**EXERCISE OBJECTIVE**
Narrow the data below down to the lines containing "para".

Entries taken from a collection
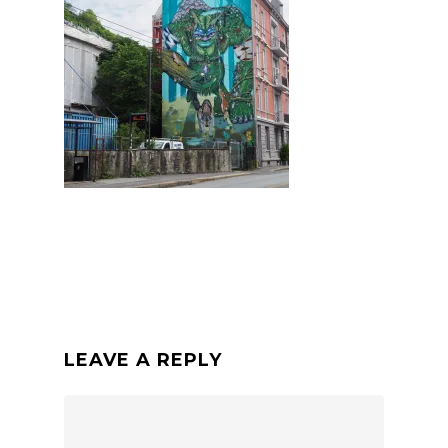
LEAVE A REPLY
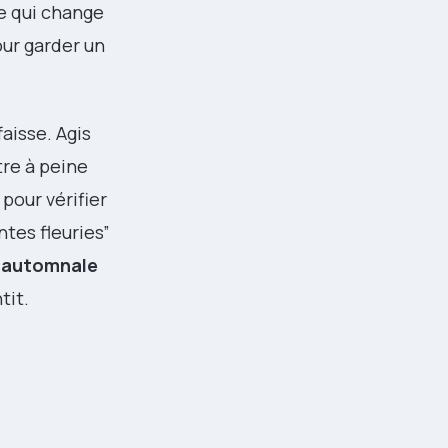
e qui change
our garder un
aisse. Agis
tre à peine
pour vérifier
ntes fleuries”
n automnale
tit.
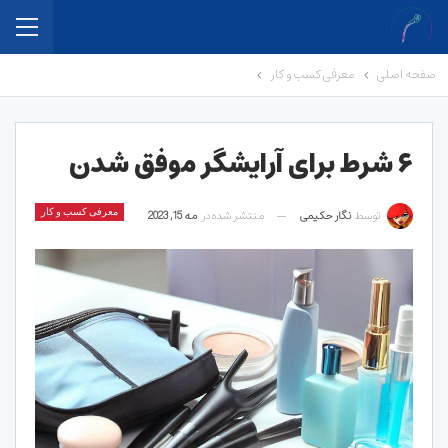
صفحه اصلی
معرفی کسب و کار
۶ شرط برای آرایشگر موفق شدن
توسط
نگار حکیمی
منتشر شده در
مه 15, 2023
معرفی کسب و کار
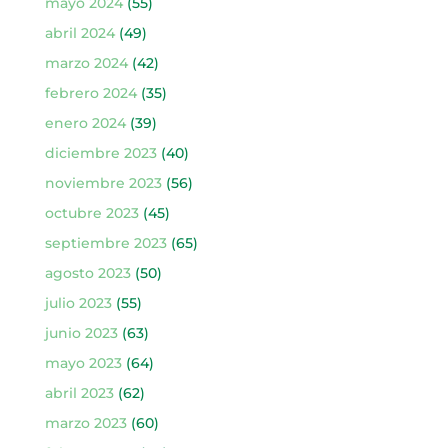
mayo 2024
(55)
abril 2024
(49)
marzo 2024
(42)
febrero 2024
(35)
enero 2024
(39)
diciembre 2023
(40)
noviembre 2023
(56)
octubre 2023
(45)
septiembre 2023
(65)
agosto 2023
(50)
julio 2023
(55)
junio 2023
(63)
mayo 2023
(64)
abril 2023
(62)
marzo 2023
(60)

==

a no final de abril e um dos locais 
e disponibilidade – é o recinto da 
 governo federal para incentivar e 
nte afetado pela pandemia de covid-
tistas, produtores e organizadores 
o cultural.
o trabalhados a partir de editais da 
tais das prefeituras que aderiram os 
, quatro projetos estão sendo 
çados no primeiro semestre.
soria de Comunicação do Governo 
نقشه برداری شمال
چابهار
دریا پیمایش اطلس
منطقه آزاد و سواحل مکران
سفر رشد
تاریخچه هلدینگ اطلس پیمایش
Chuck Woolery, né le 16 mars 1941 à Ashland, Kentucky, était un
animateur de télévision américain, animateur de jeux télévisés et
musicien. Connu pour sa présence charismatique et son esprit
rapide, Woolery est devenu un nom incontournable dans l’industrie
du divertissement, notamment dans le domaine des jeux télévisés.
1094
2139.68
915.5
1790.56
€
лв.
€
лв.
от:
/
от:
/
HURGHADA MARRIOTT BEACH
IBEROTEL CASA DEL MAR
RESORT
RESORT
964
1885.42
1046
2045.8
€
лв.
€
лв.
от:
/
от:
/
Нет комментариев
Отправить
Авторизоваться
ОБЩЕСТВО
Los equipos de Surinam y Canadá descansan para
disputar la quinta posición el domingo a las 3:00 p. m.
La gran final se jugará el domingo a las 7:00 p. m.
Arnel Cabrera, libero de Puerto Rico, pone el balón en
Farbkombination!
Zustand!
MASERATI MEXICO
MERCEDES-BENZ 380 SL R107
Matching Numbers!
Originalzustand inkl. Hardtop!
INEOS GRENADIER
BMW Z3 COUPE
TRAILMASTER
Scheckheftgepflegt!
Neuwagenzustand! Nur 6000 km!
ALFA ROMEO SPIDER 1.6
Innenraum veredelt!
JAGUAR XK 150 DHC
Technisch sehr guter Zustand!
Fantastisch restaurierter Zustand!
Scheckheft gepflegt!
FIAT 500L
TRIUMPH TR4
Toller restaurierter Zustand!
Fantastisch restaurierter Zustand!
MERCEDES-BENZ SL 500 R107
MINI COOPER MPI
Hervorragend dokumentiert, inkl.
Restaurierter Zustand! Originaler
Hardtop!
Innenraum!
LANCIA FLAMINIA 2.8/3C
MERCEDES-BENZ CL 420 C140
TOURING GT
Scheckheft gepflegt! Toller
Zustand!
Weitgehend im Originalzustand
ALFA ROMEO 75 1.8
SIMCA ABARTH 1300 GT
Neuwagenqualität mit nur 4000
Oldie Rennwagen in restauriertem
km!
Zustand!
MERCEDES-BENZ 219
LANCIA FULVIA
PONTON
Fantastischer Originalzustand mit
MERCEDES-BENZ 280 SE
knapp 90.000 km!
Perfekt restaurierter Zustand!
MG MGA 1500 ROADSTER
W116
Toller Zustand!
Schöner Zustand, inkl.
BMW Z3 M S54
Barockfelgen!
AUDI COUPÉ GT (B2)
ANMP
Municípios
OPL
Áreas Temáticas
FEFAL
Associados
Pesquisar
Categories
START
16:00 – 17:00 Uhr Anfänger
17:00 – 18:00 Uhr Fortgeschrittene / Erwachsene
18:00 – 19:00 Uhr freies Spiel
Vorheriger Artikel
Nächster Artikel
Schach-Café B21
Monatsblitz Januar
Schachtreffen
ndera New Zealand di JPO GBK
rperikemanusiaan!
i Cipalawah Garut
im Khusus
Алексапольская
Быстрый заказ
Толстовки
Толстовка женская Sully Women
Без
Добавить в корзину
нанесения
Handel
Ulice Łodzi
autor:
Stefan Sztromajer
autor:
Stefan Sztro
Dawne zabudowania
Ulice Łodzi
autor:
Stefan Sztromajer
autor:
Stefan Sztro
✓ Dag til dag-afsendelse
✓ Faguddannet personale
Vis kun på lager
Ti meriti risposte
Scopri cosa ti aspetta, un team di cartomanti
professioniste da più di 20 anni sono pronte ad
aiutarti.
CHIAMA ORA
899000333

**EXPECTED ANSWER**
 governo federal para incentivar e 
Los equipos de Surinam y Canadá descansan para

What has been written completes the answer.